A: Work on two fronts to decrease the probability of assault. First, increase your street savvy. Second, increase safety awareness inside your office.

Lt. William Beason, with the criminal investigation division of the Roanoke Police Department, urges the "use of common sense: walk with someone, stay in sight of other people, stay in well-lighted areas." If you see someone suspicious, go with your instincts. Beason suggests you "return to your office or go to a well lighted area and call 911." Most important, "always be aware of what's going on around you and take appropriate action."

Consider a simple defense mechanism, such as pepper spray. Beason believes that while "it's up to the individual whether or not to use a defensive weapon, if you choose to arm yourself become familiar with the weapon and keep it accessible."

In the office, talk with others about their concerns. Agree to leave together at a set hour. Park your cars in the same area, leave the office together, and escort one another. Some work may not be finished, and some co-workers may have to wait a few minutes before leaving, but fear will be reduced - an acceptable trade-off.

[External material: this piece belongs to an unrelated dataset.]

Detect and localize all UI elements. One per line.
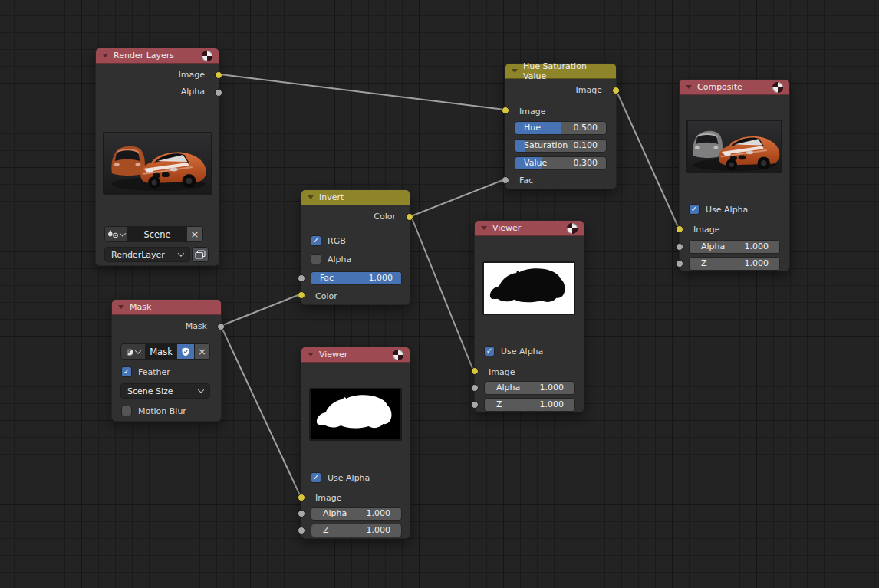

Meet with your bosses and convey your concerns. Supervisors can offer solutions, such as overtime escorts or altered work schedules, only if they're aware of the problem.

While assault statistics are relatively low in this area, the concern is real. Rather than surrender to fear, work with your co-workers and bosses to arrive at acceptable solutions. Open discussion is often the first step to problem solving.

Q: I had money stolen from my desk. I feel I can't trust anyone here anymore.

A: While you're disappointed by dishonesty, you're also suffering from a sense of diminished security. Regaining security will help restore your good relationships with your co-workers.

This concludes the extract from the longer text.